I know some people don’t like certs and think less of those than have them, but its just something I collected. As a single guy I have more free time, and I want to make the most of it. Also, my company pays for one course per year. I feel that I owe it to them to get the cert. Along the way, I decided to make the GSE a goal.
At this point I think I’m over halfway to the SANS Institute Masters degree. trying to decide if that is something I want to work on or not. A Masters degree unlike certifications will never expire. On the other hand I have two masters already. Personal development-wise, It may be better for me to become a SANS mentor. Teach some of these things.
Roger,
The very best of luck with the GSE exam in the next few days.
Drink plenty of liquids, keep a cool head and one eye on the clock!
Hope to see your name on the GSE list in the coming weeks.
Chris Mohan – GSE #30
thanks Chris,
going to watch Fringe and go to be early. not much else to learn at this date.
Day 1 in the books.
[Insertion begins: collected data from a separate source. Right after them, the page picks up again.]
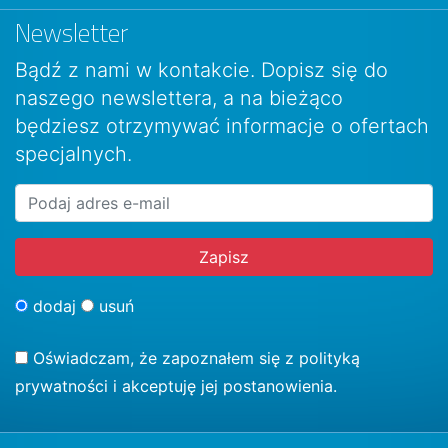
Newsletter
Bądź z nami w kontakcie. Dopisz się do
naszego newslettera, a na bieżąco
będziesz otrzymywać informacje o ofertach
specjalnych.
dodaj
usuń
Oświadczam, że zapoznałem się z
polityką
prywatności
i akceptuję jej postanowienia.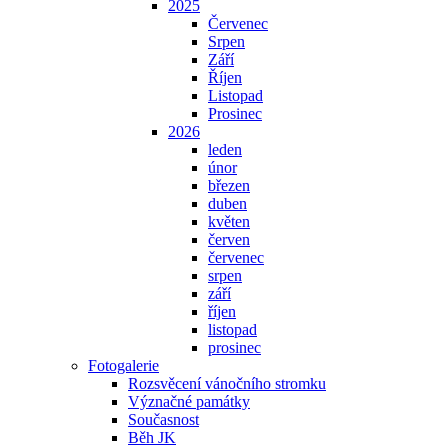
2025
Červenec
Srpen
Září
Říjen
Listopad
Prosinec
2026
leden
únor
březen
duben
květen
červen
červenec
srpen
září
říjen
listopad
prosinec
Fotogalerie
Rozsvěcení vánočního stromku
Význačné památky
Současnost
Běh JK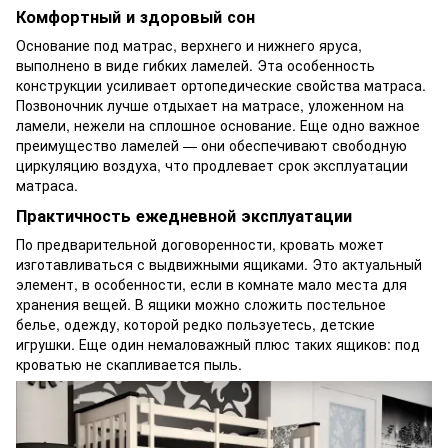
Комфортный и здоровый сон
Основание под матрас, верхнего и нижнего яруса,
выполнено в виде гибких ламелей. Эта особенность
конструкции усиливает ортопедические свойства матраса.
Позвоночник лучше отдыхает на матрасе, уложенном на
ламели, нежели на сплошное основание. Еще одно важное
преимущество ламелей — они обеспечивают свободную
циркуляцию воздуха, что продлевает срок эксплуатации
матраса.
Практичность ежедневной эксплуатации
По предварительной договоренности, кровать может
изготавливаться с выдвижными ящиками. Это актуальный
элемент, в особенности, если в комнате мало места для
хранения вещей. В ящики можно сложить постельное
белье, одежду, которой редко пользуетесь, детские
игрушки. Еще один немаловажный плюс таких ящиков: под
кроватью не скапливается пыль.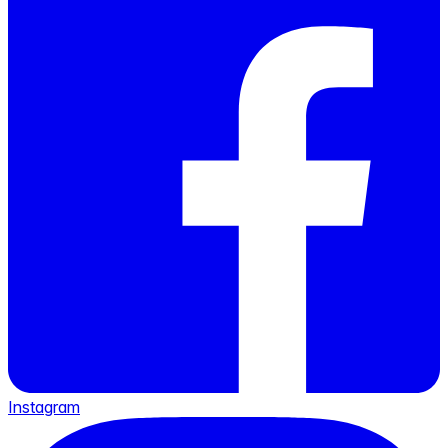
Instagram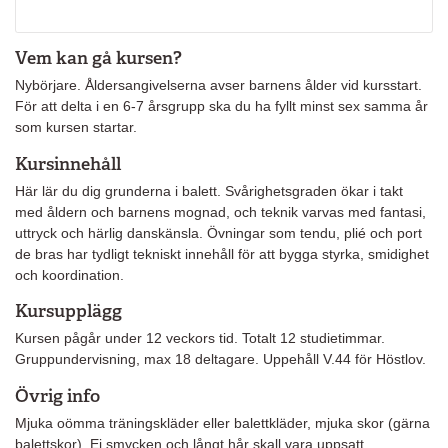
Vem kan gå kursen?
Nybörjare. Åldersangivelserna avser barnens ålder vid kursstart.
För att delta i en 6-7 årsgrupp ska du ha fyllt minst sex samma år
som kursen startar.
Kursinnehåll
Här lär du dig grunderna i balett. Svårighetsgraden ökar i takt
med åldern och barnens mognad, och teknik varvas med fantasi,
uttryck och härlig danskänsla. Övningar som tendu, plié och port
de bras har tydligt tekniskt innehåll för att bygga styrka, smidighet
och koordination.
Kursupplägg
Kursen pågår under 12 veckors tid. Totalt 12 studietimmar.
Gruppundervisning, max 18 deltagare. Uppehåll V.44 för Höstlov.
Övrig info
Mjuka oömma träningskläder eller balettkläder, mjuka skor (gärna
balettskor). Ej smycken och långt hår skall vara uppsatt.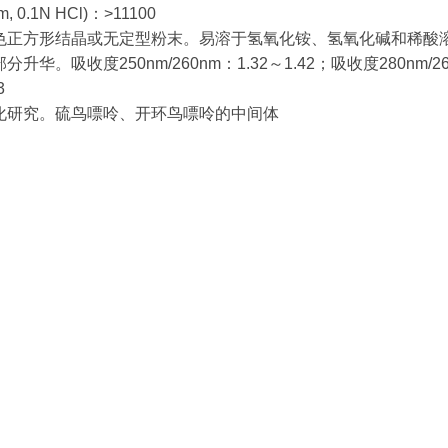
m, 0.1N HCl)：>11100
色正方形结晶或无定型粉末。易溶于氢氧化铵、氢氧化碱和稀酸溶
升华。吸收度250nm/260nm：1.32～1.42；吸收度280nm/260
3
化研究。硫鸟嘌呤、开环鸟嘌呤的中间体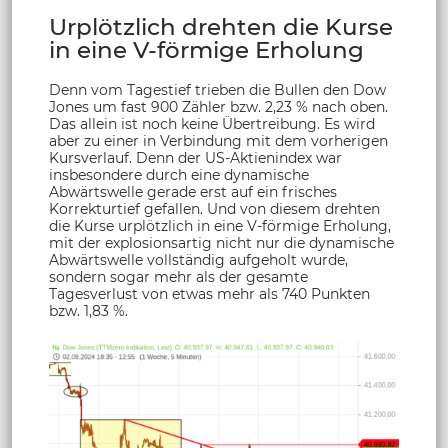
Urplötzlich drehten die Kurse
in eine V-förmige Erholung
Denn vom Tagestief trieben die Bullen den Dow
Jones um fast 900 Zähler bzw. 2,23 % nach oben.
Das allein ist noch keine Übertreibung. Es wird
aber zu einer in Verbindung mit dem vorherigen
Kursverlauf. Denn der US-Aktienindex war
insbesondere durch eine dynamische
Abwärtswelle gerade erst auf ein frisches
Korrekturtief gefallen. Und von diesem drehten
die Kurse urplötzlich in eine V-förmige Erholung,
mit der explosionsartig nicht nur die dynamische
Abwärtswelle vollständig aufgeholt wurde,
sondern sogar mehr als der gesamte
Tagesverlust von etwas mehr als 740 Punkten
bzw. 1,83 %.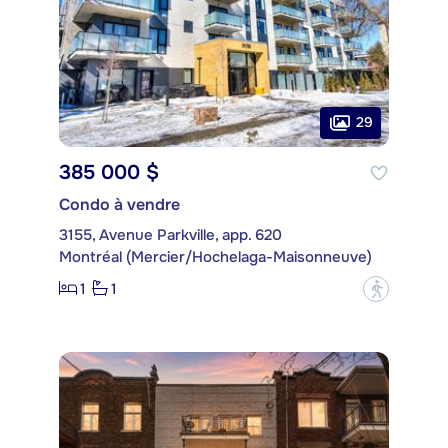
29
385 000 $
Condo à vendre
3155, Avenue Parkville, app. 620
Montréal (Mercier/Hochelaga-Maisonneuve)
1
1
?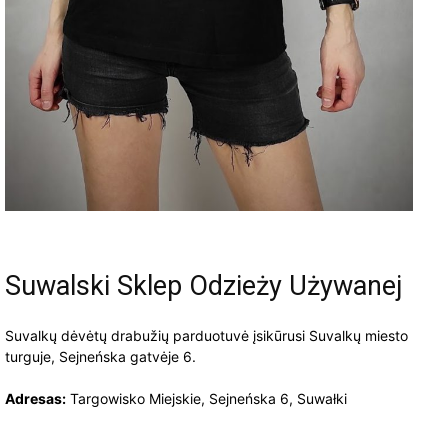
Suwalski Sklep Odzieży Używanej
Suvalkų dėvėtų drabužių parduotuvė įsikūrusi Suvalkų miesto
turguje, Sejneńska gatvėje 6.
Adresas:
Targowisko Miejskie, Sejneńska 6, Suwałki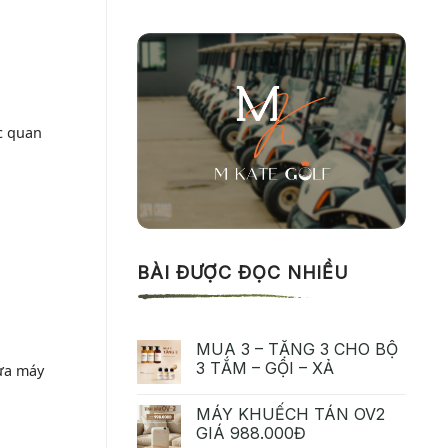
c quan
BÀI ĐƯỢC ĐỌC NHIỀU
MUA 3 – TẶNG 3 CHO BỘ
3 TẮM – GỘI – XẢ
ựa máy
MÁY KHUẾCH TÁN OV2
GIÁ 988.000Đ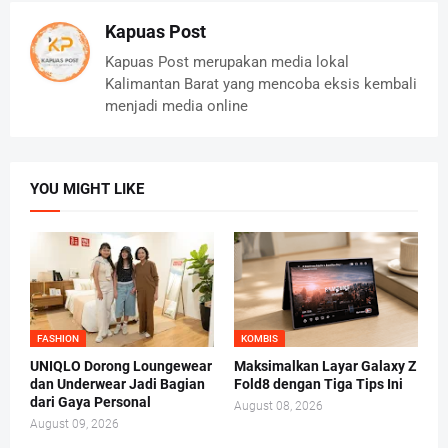
Kapuas Post
Kapuas Post merupakan media lokal
Kalimantan Barat yang mencoba eksis kembali
menjadi media online
YOU MIGHT LIKE
FASHION
KOMBIS
UNIQLO Dorong Loungewear
Maksimalkan Layar Galaxy Z
dan Underwear Jadi Bagian
Fold8 dengan Tiga Tips Ini
dari Gaya Personal
August 08, 2026
August 09, 2026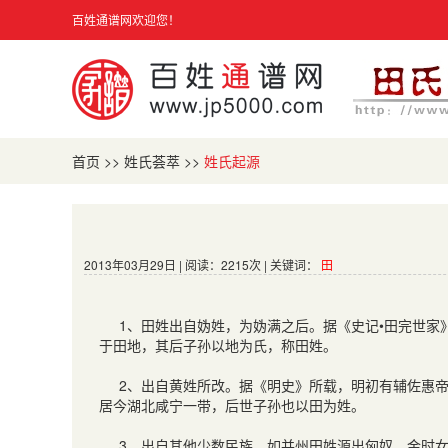
百姓通谱网欢迎您！
首页
>>
姓氏荟萃
>>
姓氏起源
2013年03月29日 | 阅读：2215次 | 关键词：
田
1
、田姓出自妫姓，为妫满之后。据《史记
•
田完世家
于田地，其后子孙以地为氏，称田姓。
2
、出自黄姓所改。据《明史》所载，明初有辅佐惠
居今湖北咸宁一带，后世子孙也以田为姓。
3
、出自其他少数民族。如并州田姓源出匈奴，金时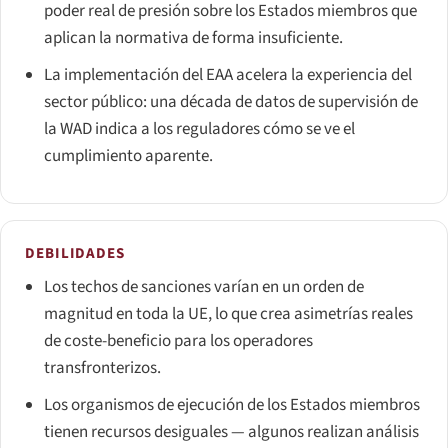
poder real de presión sobre los Estados miembros que
aplican la normativa de forma insuficiente.
La implementación del EAA acelera la experiencia del
sector público: una década de datos de supervisión de
la WAD indica a los reguladores cómo se ve el
cumplimiento aparente.
DEBILIDADES
Los techos de sanciones varían en un orden de
magnitud en toda la UE, lo que crea asimetrías reales
de coste-beneficio para los operadores
transfronterizos.
Los organismos de ejecución de los Estados miembros
tienen recursos desiguales — algunos realizan análisis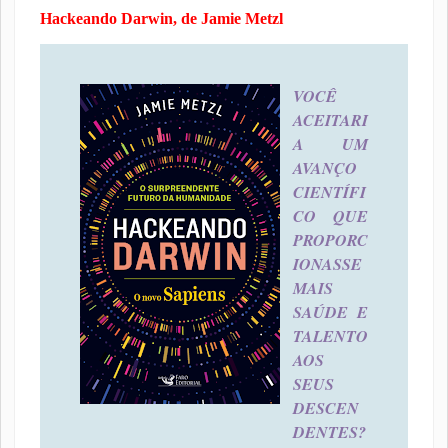
Hackeando Darwin, de Jamie Metzl
VOCÊ
ACEITARI
A UM
AVANÇO
CIENTÍFI
CO QUE
PROPORC
IONASSE
MAIS
SAÚDE E
TALENTO
AOS
SEUS
DESCEN
DENTES?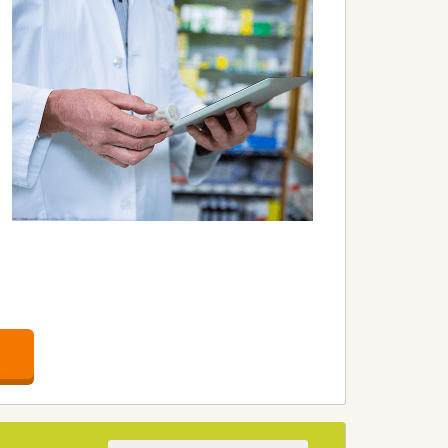
っかりと専念できます。
務に取り組めます。
しの良さがあります。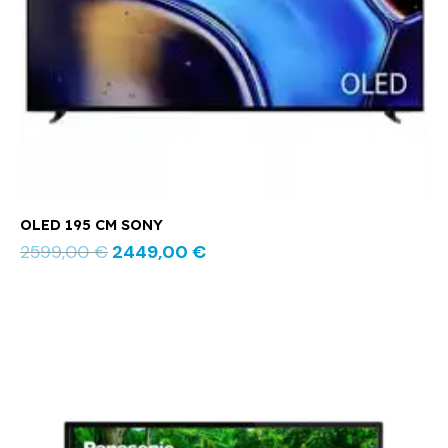
OLED 195 CM SONY
2599,00
€
2449,00
€
Le
Le
prix
prix
initial
actuel
était :
est :
389,00 €.
279,00 €.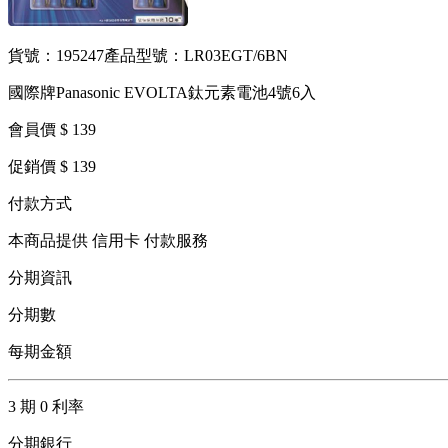
貨號：195247
產品型號：LR03EGT/6BN
國際牌Panasonic EVOLTA鈦元素電池4號6入
會員價 $ 139
促銷價 $ 139
付款方式
本商品提供 信用卡 付款服務
分期資訊
分期數
每期金額
3 期 0 利率
分期銀行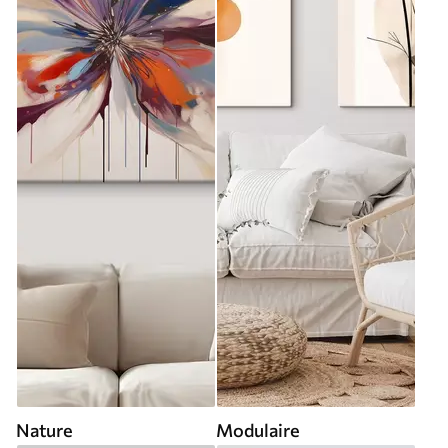
Nature
Modulaire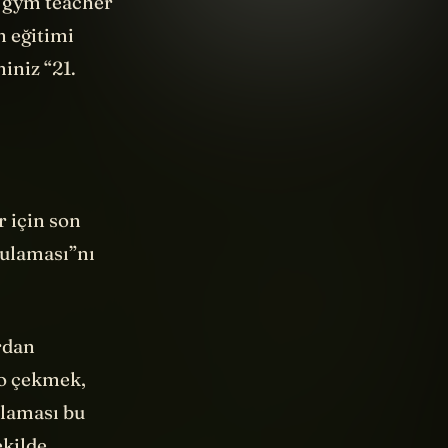
n eğitimi
iniz “21.
 için son
ulaması”nı
rdan
eo çekmek,
ulaması bu
ekilde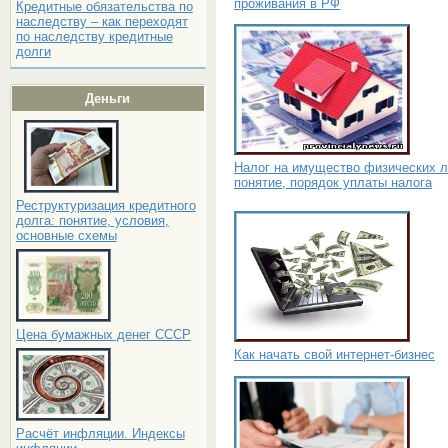
проживания в РФ
Кредитные обязательства по
наследству – как переходят
по наследству кредитные
долги
Деньги
Налог на имущество физических л
понятие, порядок уплаты налога
Реструктуризация кредитного
долга: понятие, условия,
основные схемы
Цена бумажных денег СССР
Как начать свой интернет-бизнес
Расчёт инфляции. Индексы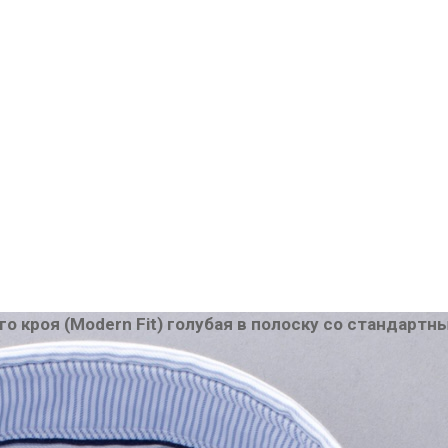
о кроя (Modern Fit) голубая в полоску со стандартн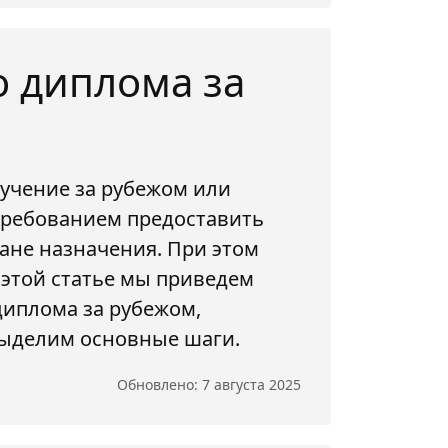
о диплома за
бучение за рубежом или
требованием предоставить
ане назначения. При этом
 этой статье мы приведем
диплома за рубежом,
выделим основные шаги.
Обновлено: 7 августа 2025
It was a lot of fun if I pass. :).
Do you mind if I quote a small number of your blog posts as
long as I provide credit and sources returning to your site:
http://www.infosecblog.org/2011/01/gse-multiple-choice-exam/.
I most certainly will aslo be sure to give you the
proper anchortext link using your blog title: GSE Multiple Choice
Exam | Roger’s Information Security Blog. Please be sure to let me know if this is okay with you. Many thanks
given this was posted with a fake address, I’m going to assume that you aren’t real and didn’t want a response. If you are real, ask using the content form.